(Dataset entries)
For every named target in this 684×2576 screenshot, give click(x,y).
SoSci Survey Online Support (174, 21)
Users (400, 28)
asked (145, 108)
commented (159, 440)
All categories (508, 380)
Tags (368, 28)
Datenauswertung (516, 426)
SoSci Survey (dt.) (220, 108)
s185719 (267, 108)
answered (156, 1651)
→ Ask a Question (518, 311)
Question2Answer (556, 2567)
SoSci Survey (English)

▸ **Goal of the exercise**
Return all of the data above, keeping every line exactly as it appears.

▸ **Exercise response**
For every named target in this 684×2576 screenshot, give click(x,y).
SoSci Survey Online Support (174, 21)
Users (400, 28)
asked (145, 108)
commented (159, 440)
All categories (508, 380)
Tags (368, 28)
Datenauswertung (516, 426)
SoSci Survey (dt.) (220, 108)
s185719 (267, 108)
answered (156, 1651)
→ Ask a Question (518, 311)
Question2Answer (556, 2567)
SoSci Survey (English)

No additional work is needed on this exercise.